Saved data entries
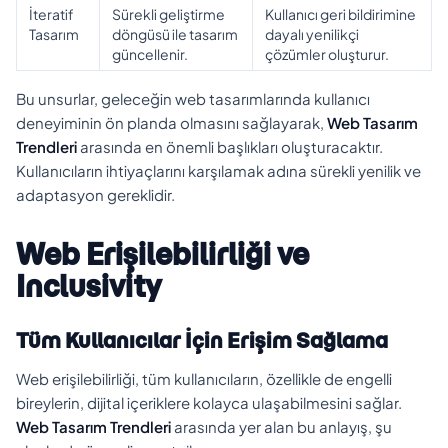
İteratif
Sürekli geliştirme
Kullanıcı geri bildirimine
Tasarım
döngüsü ile tasarım
dayalı yenilikçi
güncellenir.
çözümler oluşturur.
Bu unsurlar, geleceğin web tasarımlarında kullanıcı
deneyiminin ön planda olmasını sağlayarak,
Web Tasarım
Trendleri
arasında en önemli başlıkları oluşturacaktır.
Kullanıcıların ihtiyaçlarını karşılamak adına sürekli yenilik ve
adaptasyon gereklidir.
Web Erişilebilirliği ve
Inclusivity
Tüm Kullanıcılar İçin Erişim Sağlama
Web erişilebilirliği, tüm kullanıcıların, özellikle de engelli
bireylerin, dijital içeriklere kolayca ulaşabilmesini sağlar.
Web Tasarım Trendleri
arasında yer alan bu anlayış, şu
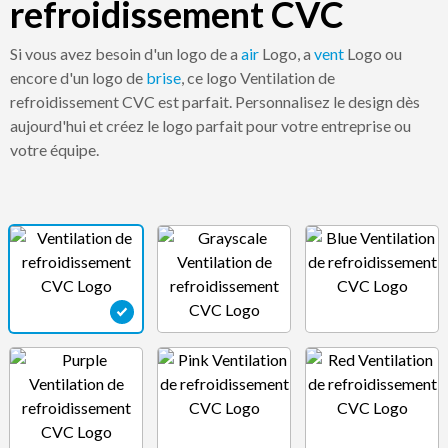
refroidissement CVC
Si vous avez besoin d'un logo de a
air
Logo, a
vent
Logo ou
encore d'un logo de
brise
, ce logo Ventilation de
refroidissement CVC est parfait. Personnalisez le design dès
aujourd'hui et créez le logo parfait pour votre entreprise ou
votre équipe.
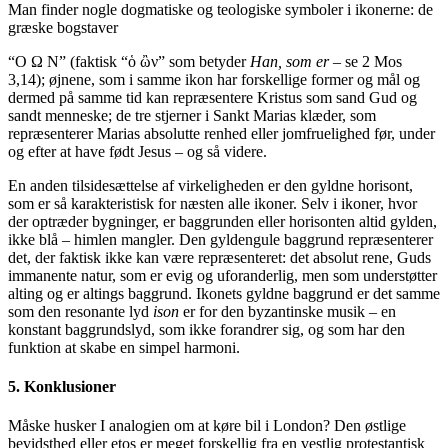
Man finder nogle dogmatiske og teologiske symboler i ikonerne: de
græske bogstaver
“Ο Ω Ν” (faktisk “ὁ ὢν” som betyder
Han, som er
– se 2 Mos
3,14); øjnene, som i samme ikon har forskellige former og mål og
dermed på samme tid kan repræsentere Kristus som sand Gud og
sandt menneske; de tre stjerner i Sankt Marias klæder, som
repræsenterer Marias absolutte renhed eller jomfruelighed før, under
og efter at have født Jesus – og så videre.
En anden tilsidesættelse af virkeligheden er den gyldne horisont,
som er så karakteristisk for næsten alle ikoner. Selv i ikoner, hvor
der optræder bygninger, er baggrunden eller horisonten altid gylden,
ikke blå – himlen mangler. Den gyldengule baggrund repræsenterer
det, der faktisk ikke kan være repræsenteret: det absolut rene, Guds
immanente natur, som er evig og uforanderlig, men som understøtter
alting og er altings baggrund. Ikonets gyldne baggrund er det samme
som den resonante lyd
ison
er for den byzantinske musik – en
konstant baggrundslyd, som ikke forandrer sig, og som har den
funktion at skabe en simpel harmoni.
5. Konklusioner
Måske husker I analogien om at køre bil i London? Den østlige
bevidsthed eller etos er meget forskellig fra en vestlig protestantisk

Task goal -
Set the records down again exactly, with no pictures.

Response for this exercise -
İteratif
Sürekli geliştirme
Kullanıcı geri bildirimine
Tasarım
döngüsü ile tasarım
dayalı yenilikçi
güncellenir.
çözümler oluşturur.
Bu unsurlar, geleceğin web tasarımlarında kullanıcı
deneyiminin ön planda olmasını sağlayarak,
Web Tasarım
Trendleri
arasında en önemli başlıkları oluşturacaktır.
Kullanıcıların ihtiyaçlarını karşılamak adına sürekli yenilik ve
adaptasyon gereklidir.
Web Erişilebilirliği ve
Inclusivity
Tüm Kullanıcılar İçin Erişim Sağlama
Web erişilebilirliği, tüm kullanıcıların, özellikle de engelli
bireylerin, dijital içeriklere kolayca ulaşabilmesini sağlar.
Web Tasarım Trendleri
arasında yer alan bu anlayış, şu
refroidissement CVC
Si vous avez besoin d'un logo de a
air
Logo, a
vent
Logo ou
encore d'un logo de
brise
, ce logo Ventilation de
refroidissement CVC est parfait. Personnalisez le design dès
aujourd'hui et créez le logo parfait pour votre entreprise ou
votre équipe.
Man finder nogle dogmatiske og teologiske symboler i ikonerne: de
græske bogstaver
“Ο Ω Ν” (faktisk “ὁ ὢν” som betyder
Han, som er
– se 2 Mos
3,14); øjnene, som i samme ikon har forskellige former og mål og
dermed på samme tid kan repræsentere Kristus som sand Gud og
sandt menneske; de tre stjerner i Sankt Marias klæder, som
repræsenterer Marias absolutte renhed eller jomfruelighed før, under
og efter at have født Jesus – og så videre.
En anden tilsidesættelse af virkeligheden er den gyldne horisont,
som er så karakteristisk for næsten alle ikoner. Selv i ikoner, hvor
der optræder bygninger, er baggrunden eller horisonten altid gylden,
ikke blå – himlen mangler. Den gyldengule baggrund repræsenterer
det, der faktisk ikke kan være repræsenteret: det absolut rene, Guds
immanente natur, som er evig og uforanderlig, men som understøtter
alting og er altings baggrund. Ikonets gyldne baggrund er det samme
som den resonante lyd
ison
er for den byzantinske musik – en
konstant baggrundslyd, som ikke forandrer sig, og som har den
funktion at skabe en simpel harmoni.
5. Konklusioner
Måske husker I analogien om at køre bil i London? Den østlige
bevidsthed eller etos er meget forskellig fra en vestlig protestantisk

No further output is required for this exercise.